Esses arcos vão ficando cada vez mais malucos. O que vem depois desse tem Takeshi & amigos tendo que ir para o Reino dos Demônios para lutar contra eles numa espécie de outra dimensão que permite que eles tenham superpoderes além da imaginação, o que acaba resultando em umas lutas no maior estilo Dragon Ball, com direito até a algumas páginas com cenas de ação fluídas de dar inveja a alguns mangás de lutinha da própria Jump da época. Alguns dos mesmos problemas do arco do Mummy se repetem aqui, na minha opinião, mas o saldo ainda é bem positivo.

Esse mangá de vez em quando tem uns bichos estranhos enormes que parecem aqueles que veríamos em Toriko depois. O Shimabu provavelmente gosta de desenhar esses bichos estranhos.

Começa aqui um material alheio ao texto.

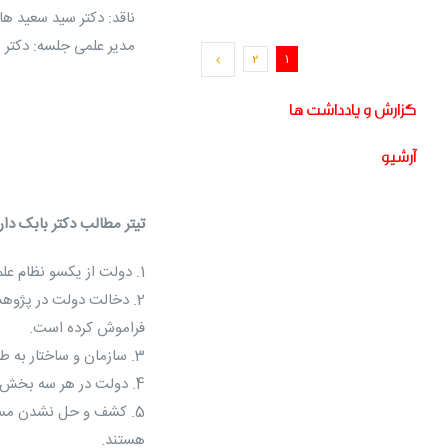
ناقد: دکتر سید سعید ه
مدیر علمی جلسه: دکتر 
2
1
گزارش و یادداشت ها
آرشیو
تیتر مطالب دکتر بابک دا
1. دولت از یکسو نظام علم و پژوهش را قبول ندارد و از نتایج آن استفاده نمی کند از سوی دیگردست از سر پژوهش برنمی دارد.
2. دخالت دولت در پژوه
فراموش کرده است.
3. سازمان و ساختار به طور کلی به پژوهش لطمه می زند و وقتی این سازمان و ساختار دولتی باشد آن را کلا از بین می برد.
4. دولت در هر سه بخش کلی فرایند انجام پژوهش و از طریق دخالت مستقیم دولت در امر پژوهش تاثیر مخرب دارد.
5. کشف و حل نشدن مسا
هستند.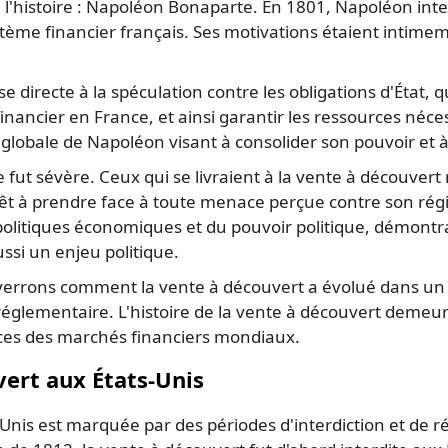
 l'histoire : Napoléon Bonaparte. En 1801, Napoléon inte
me financier français. Ses motivations étaient intimement
 directe à la spéculation contre les obligations d'État, qu'
inancier en France, et ainsi garantir les ressources néce
 globale de Napoléon visant à consolider son pouvoir et à c
e fut sévère. Ceux qui se livraient à la vente à découvert
t à prendre face à toute menace perçue contre son régim
politiques économiques et du pouvoir politique, démontra
ssi un enjeu politique.
verrons comment la vente à découvert a évolué dans un c
églementaire. L'histoire de la vente à découvert demeure
nces des marchés financiers mondiaux.
vert aux États-Unis
-Unis est marquée par des périodes d'interdiction et de r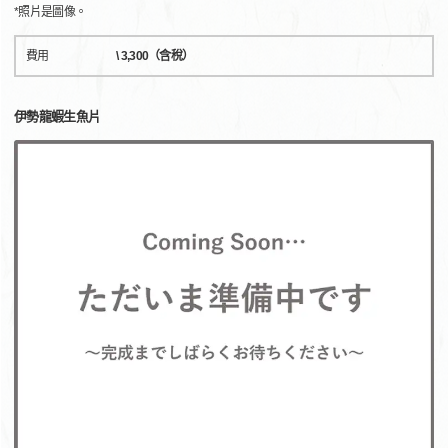
*照片是圖像。
費用
\ 3,300（含稅）
伊勢龍蝦生魚片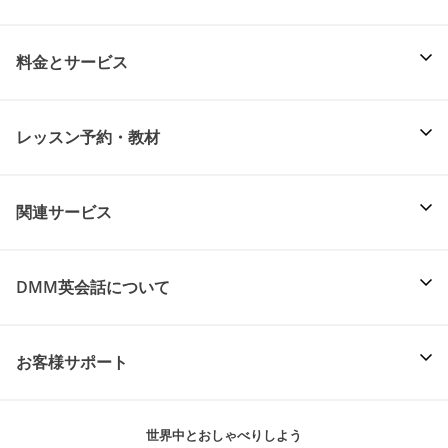
料金とサービス
レッスン予約・教材
関連サービス
DMM英会話について
お客様サポート
世界中とおしゃべりしよう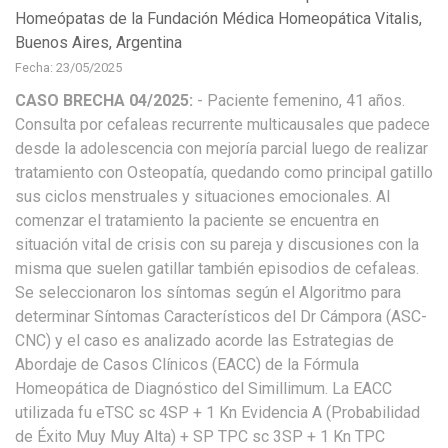
Homeópatas de la Fundación Médica Homeopática Vitalis,
Buenos Aires, Argentina
Fecha: 23/05/2025
CASO BRECHA 04/2025:
- Paciente femenino, 41 años.
Consulta por cefaleas recurrente multicausales que padece
desde la adolescencia con mejoría parcial luego de realizar
tratamiento con Osteopatía, quedando como principal gatillo
sus ciclos menstruales y situaciones emocionales. Al
comenzar el tratamiento la paciente se encuentra en
situación vital de crisis con su pareja y discusiones con la
misma que suelen gatillar también episodios de cefaleas.
Se seleccionaron los síntomas según el Algoritmo para
determinar Síntomas Característicos del Dr Cámpora (ASC-
CNC) y el caso es analizado acorde las Estrategias de
Abordaje de Casos Clínicos (EACC) de la Fórmula
Homeopática de Diagnóstico del Simillimum. La EACC
utilizada fu eTSC sc 4SP + 1 Kn Evidencia A (Probabilidad
de Éxito Muy Muy Alta) + SP TPC sc 3SP + 1 Kn TPC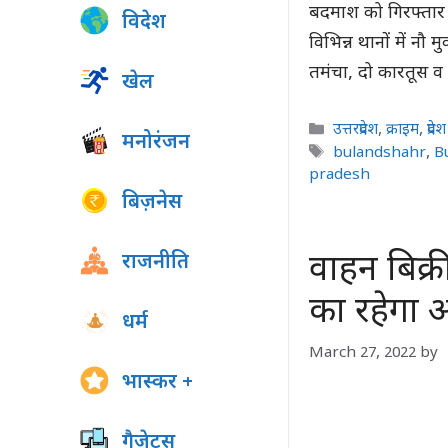
बदमाश को गिरफ्तार 
विदेश
विभिन्न थानों में नौ
तमंचा, दो कारतूस 
खेल
Categories
उत्तरप्रदेश
,
क्राइम
,
प्रदेश
मनोरंजन
Tags
bulandshahr
,
B
pradesh
बिज़नेस
वाहन बिक
राजनीति
का रहेगा 
धर्म
March 27, 2022
by
भास्कर +
गैजेट्स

Eu não vou contar muito sobre os outros porque acho que eles merecem serem descobertos por conta própria, mas tem um que lembra bastante o arco de Skypiea em One Piece (e curiosamente veio logo antes de Skypea ser publicado na época) e o arco final da série parece que saiu de Crows de novo de tão hiperdramático e sério, só que AINDA MAIS do que o primeiro arco desse tipo.

Agora esse mangá fazer essa salada mista toda e tudo isso ainda conseguir fazer algum sentido dentro dele, é um feito e tanto. Tem bastante variedade aqui e ouso dizer que aqui tá o ápice da liberdade criativa do Shimabukuro Mitsutoshi. Eu adoro Toriko, mas é meio difícil competir com um mangá que permite que TUDO possa acontecer igual ‘Takeshi’ nisso.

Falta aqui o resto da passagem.